Your task
Return a copy of each line in the listing that includes the word "time".

◇ ◇ ◇ ◇

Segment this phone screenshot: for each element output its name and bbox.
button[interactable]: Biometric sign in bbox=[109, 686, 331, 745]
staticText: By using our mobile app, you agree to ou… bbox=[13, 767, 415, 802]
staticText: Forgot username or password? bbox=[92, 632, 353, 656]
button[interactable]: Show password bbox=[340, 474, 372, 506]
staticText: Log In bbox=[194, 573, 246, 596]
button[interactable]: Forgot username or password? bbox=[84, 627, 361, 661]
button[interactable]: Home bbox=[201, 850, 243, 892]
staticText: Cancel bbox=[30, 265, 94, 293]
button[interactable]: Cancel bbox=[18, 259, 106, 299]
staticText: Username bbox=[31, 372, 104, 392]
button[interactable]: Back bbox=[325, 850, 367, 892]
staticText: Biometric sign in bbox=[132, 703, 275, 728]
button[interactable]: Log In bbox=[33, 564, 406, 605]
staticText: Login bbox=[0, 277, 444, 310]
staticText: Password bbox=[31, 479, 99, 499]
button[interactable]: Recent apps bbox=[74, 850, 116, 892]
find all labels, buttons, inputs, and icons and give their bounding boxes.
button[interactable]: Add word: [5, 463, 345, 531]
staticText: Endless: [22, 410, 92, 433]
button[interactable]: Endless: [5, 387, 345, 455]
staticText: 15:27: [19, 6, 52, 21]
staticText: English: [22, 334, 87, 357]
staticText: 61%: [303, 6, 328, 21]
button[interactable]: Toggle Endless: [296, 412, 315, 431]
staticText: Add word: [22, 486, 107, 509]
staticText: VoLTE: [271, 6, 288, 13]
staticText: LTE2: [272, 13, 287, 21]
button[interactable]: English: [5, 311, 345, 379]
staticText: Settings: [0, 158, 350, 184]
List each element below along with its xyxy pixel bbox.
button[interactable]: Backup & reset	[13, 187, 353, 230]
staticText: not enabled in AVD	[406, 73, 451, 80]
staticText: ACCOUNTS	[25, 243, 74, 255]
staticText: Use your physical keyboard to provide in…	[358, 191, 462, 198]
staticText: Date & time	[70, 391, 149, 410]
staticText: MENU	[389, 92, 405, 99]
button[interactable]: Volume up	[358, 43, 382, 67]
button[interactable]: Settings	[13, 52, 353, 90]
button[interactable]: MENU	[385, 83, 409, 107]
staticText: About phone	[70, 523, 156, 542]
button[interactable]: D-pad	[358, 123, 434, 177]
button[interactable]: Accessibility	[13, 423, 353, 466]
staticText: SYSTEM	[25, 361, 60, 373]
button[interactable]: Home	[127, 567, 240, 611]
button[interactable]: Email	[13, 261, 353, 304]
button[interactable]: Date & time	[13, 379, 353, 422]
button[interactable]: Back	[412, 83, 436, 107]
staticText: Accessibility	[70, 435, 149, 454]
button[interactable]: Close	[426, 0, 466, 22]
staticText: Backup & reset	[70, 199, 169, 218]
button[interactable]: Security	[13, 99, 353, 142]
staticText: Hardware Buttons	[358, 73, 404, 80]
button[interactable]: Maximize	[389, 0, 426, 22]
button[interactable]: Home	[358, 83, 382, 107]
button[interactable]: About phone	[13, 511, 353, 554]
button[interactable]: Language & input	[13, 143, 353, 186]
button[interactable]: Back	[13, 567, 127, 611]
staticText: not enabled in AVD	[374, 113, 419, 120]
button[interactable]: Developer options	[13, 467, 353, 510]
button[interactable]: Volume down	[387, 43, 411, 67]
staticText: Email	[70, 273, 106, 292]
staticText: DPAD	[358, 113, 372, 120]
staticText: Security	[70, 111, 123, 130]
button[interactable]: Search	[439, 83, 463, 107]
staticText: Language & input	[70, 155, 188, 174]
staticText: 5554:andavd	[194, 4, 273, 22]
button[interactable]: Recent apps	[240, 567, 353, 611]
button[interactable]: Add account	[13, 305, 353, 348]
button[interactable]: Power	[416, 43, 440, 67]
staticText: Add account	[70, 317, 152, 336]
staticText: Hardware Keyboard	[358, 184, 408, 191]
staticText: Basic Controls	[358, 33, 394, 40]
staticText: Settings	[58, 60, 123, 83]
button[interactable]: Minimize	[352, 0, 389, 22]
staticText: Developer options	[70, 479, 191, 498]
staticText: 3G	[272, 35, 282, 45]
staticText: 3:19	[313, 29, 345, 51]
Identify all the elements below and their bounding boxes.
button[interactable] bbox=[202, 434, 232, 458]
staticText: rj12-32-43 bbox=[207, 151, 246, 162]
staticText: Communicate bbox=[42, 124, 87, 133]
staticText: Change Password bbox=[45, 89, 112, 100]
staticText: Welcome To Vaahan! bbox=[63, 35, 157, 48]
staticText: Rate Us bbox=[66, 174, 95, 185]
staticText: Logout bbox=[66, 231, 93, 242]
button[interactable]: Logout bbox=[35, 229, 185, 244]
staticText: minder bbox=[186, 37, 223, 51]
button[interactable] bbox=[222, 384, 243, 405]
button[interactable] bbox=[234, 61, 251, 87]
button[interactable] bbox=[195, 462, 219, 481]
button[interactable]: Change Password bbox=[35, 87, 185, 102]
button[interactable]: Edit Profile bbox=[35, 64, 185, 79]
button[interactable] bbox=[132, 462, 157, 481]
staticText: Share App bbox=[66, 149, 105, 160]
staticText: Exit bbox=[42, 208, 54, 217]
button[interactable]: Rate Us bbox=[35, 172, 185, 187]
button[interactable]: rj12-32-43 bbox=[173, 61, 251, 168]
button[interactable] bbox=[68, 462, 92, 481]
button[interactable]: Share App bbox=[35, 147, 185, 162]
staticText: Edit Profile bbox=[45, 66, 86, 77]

◇ ◇ ◇ ◇

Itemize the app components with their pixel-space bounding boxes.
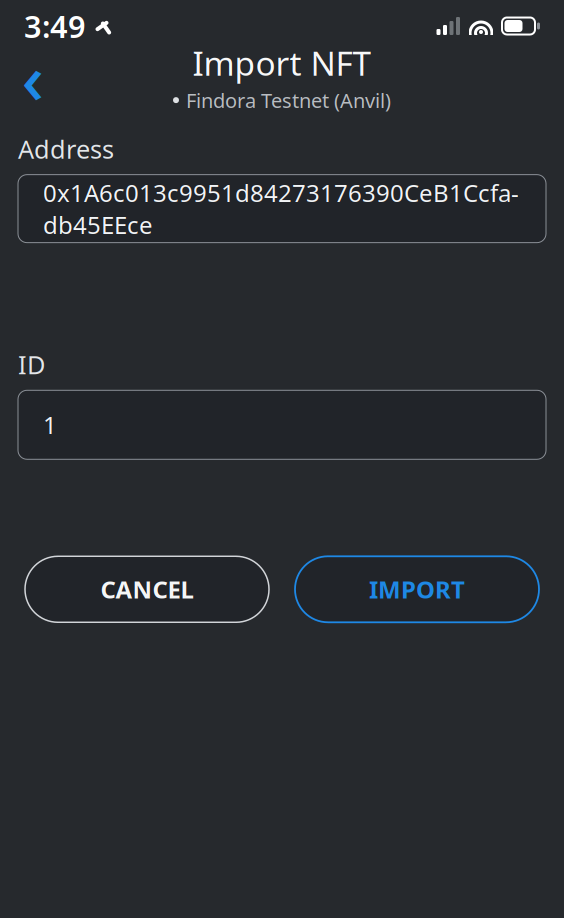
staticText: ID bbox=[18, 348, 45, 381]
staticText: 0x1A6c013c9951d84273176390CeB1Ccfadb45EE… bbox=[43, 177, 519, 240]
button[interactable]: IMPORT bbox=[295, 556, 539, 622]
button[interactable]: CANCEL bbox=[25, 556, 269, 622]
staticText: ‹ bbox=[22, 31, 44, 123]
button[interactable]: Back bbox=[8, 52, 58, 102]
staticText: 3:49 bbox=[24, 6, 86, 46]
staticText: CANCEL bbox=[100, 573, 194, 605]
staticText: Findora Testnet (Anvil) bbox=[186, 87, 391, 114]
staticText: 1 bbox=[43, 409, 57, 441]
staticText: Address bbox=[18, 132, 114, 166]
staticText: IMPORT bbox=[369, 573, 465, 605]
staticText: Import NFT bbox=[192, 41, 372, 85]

◇ ◇ ◇ ◇

Your response
staticText: Date & time	[70, 391, 149, 410]
button[interactable]: Date & time	[13, 379, 353, 422]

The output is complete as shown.